> _TASK DETAILS_: Repeat the data below exactly, dropping any pictures it holds.

Dataset entries:
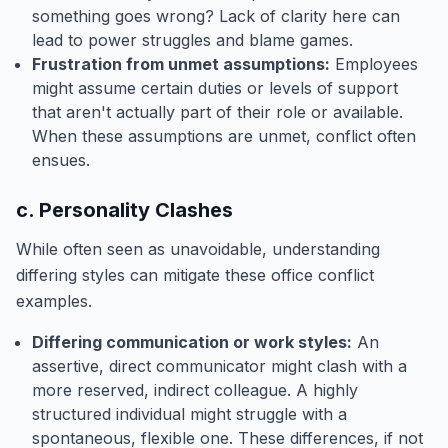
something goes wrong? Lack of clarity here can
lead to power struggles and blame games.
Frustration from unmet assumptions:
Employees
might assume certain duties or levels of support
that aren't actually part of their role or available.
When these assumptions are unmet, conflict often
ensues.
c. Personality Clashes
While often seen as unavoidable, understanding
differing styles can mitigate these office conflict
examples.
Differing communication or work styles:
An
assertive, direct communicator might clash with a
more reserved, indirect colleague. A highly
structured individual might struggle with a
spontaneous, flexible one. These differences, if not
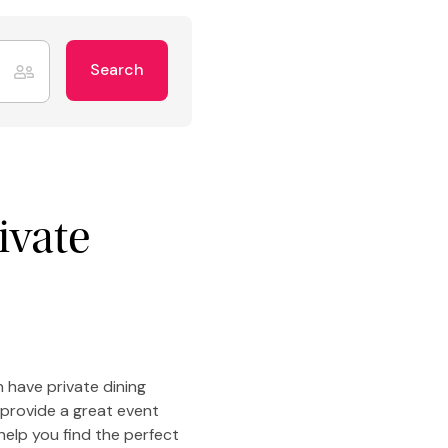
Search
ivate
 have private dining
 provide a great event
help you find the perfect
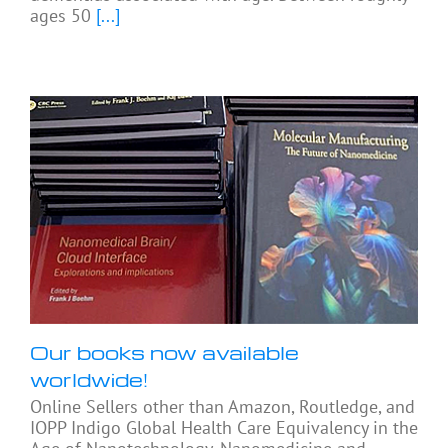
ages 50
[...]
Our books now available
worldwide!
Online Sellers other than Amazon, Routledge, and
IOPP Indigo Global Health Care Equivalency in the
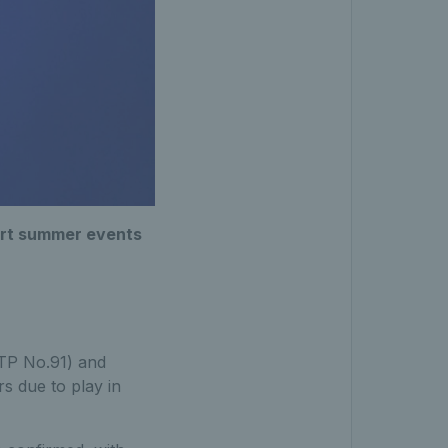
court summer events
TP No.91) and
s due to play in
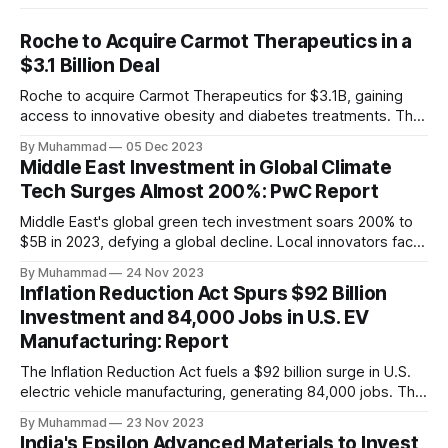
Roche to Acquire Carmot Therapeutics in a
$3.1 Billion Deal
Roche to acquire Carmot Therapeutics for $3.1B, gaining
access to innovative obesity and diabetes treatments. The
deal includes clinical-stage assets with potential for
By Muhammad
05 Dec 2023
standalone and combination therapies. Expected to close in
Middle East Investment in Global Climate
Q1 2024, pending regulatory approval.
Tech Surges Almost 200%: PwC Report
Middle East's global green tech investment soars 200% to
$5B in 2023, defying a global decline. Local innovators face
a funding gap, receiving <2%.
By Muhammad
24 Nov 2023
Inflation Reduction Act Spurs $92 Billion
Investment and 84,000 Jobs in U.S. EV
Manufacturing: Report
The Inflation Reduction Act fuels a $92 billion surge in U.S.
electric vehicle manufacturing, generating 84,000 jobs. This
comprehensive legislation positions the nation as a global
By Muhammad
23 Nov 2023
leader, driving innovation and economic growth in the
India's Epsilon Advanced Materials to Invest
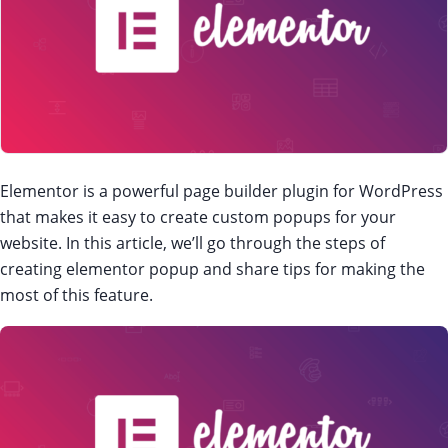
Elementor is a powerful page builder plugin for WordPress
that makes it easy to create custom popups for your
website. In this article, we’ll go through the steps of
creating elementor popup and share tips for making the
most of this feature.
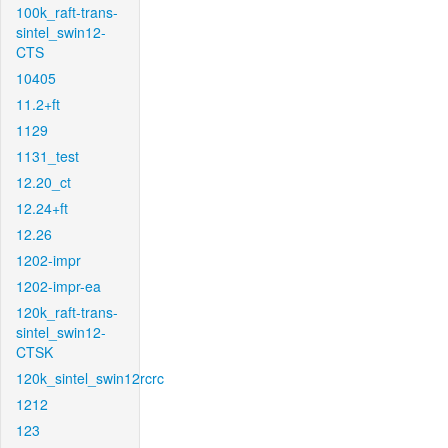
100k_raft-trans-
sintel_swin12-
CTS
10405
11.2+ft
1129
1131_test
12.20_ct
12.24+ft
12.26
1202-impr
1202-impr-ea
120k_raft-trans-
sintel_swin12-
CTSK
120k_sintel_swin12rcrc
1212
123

> _RESULT_:
something goes wrong? Lack of clarity here can
lead to power struggles and blame games.
Frustration from unmet assumptions:
Employees
might assume certain duties or levels of support
that aren't actually part of their role or available.
When these assumptions are unmet, conflict often
ensues.
c. Personality Clashes
While often seen as unavoidable, understanding
differing styles can mitigate these office conflict
examples.
Differing communication or work styles:
An
assertive, direct communicator might clash with a
more reserved, indirect colleague. A highly
structured individual might struggle with a
spontaneous, flexible one. These differences, if not
Search
ivate
 have private dining
 provide a great event
help you find the perfect
ages 50
[...]
Our books now available
worldwide!
Online Sellers other than Amazon, Routledge, and
IOPP Indigo Global Health Care Equivalency in the
court summer events
TP No.91) and
s due to play in
Roche to Acquire Carmot Therapeutics in a
$3.1 Billion Deal
Roche to acquire Carmot Therapeutics for $3.1B, gaining
access to innovative obesity and diabetes treatments. The
deal includes clinical-stage assets with potential for
By Muhammad
05 Dec 2023
standalone and combination therapies. Expected to close in
Middle East Investment in Global Climate
Q1 2024, pending regulatory approval.
Tech Surges Almost 200%: PwC Report
Middle East's global green tech investment soars 200% to
$5B in 2023, defying a global decline. Local innovators face
a funding gap, receiving <2%.
By Muhammad
24 Nov 2023
Inflation Reduction Act Spurs $92 Billion
Investment and 84,000 Jobs in U.S. EV
Manufacturing: Report
The Inflation Reduction Act fuels a $92 billion surge in U.S.
electric vehicle manufacturing, generating 84,000 jobs. This
comprehensive legislation positions the nation as a global
By Muhammad
23 Nov 2023
leader, driving innovation and economic growth in the
India's Epsilon Advanced Materials to Invest
Elementor is a powerful page builder plugin for WordPress
that makes it easy to create custom popups for your
website. In this article, we’ll go through the steps of
creating elementor popup and share tips for making the
most of this feature.
100k_raft-trans-
sintel_swin12-
CTS
10405
11.2+ft
1129
1131_test
12.20_ct
12.24+ft
12.26
1202-impr
1202-impr-ea
120k_raft-trans-
sintel_swin12-
CTSK
120k_sintel_swin12rcrc
1212
123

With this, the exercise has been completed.